BEGIN
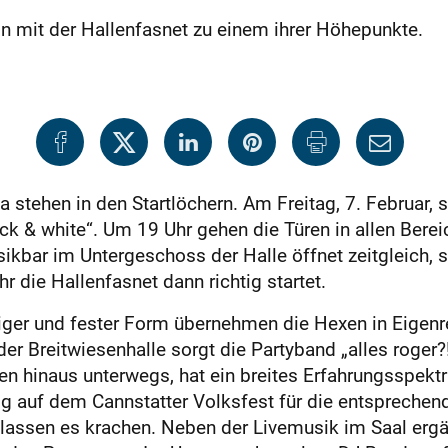
 mit der Hallenfasnet zu einem ihrer Höhepunkte.
stehen in den Startlöchern. Am Freitag, 7. Februar, st
k & white“. Um 19 Uhr gehen die Türen in allen Berei
ikbar im Untergeschoss der Halle öffnet zeitgleich, 
 die Hallenfasnet dann richtig startet.
siger und fester Form übernehmen die Hexen in Eigenr
er Breitwiesenhalle sorgt die Partyband „alles roger?!
en hinaus unterwegs, hat ein breites Erfahrungsspekt
g auf dem Cannstatter Volksfest für die entspreche
 lassen es krachen. Neben der Livemusik im Saal ergä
END
- [EXERCISE AIM]
Check the data for the word "Hallenfasnet" and pull out the lines that have it.

- [TASK ANSWER]
 mit der Hallenfasnet zu einem ihrer Höhepunkte.
 die Hallenfasnet dann richtig startet.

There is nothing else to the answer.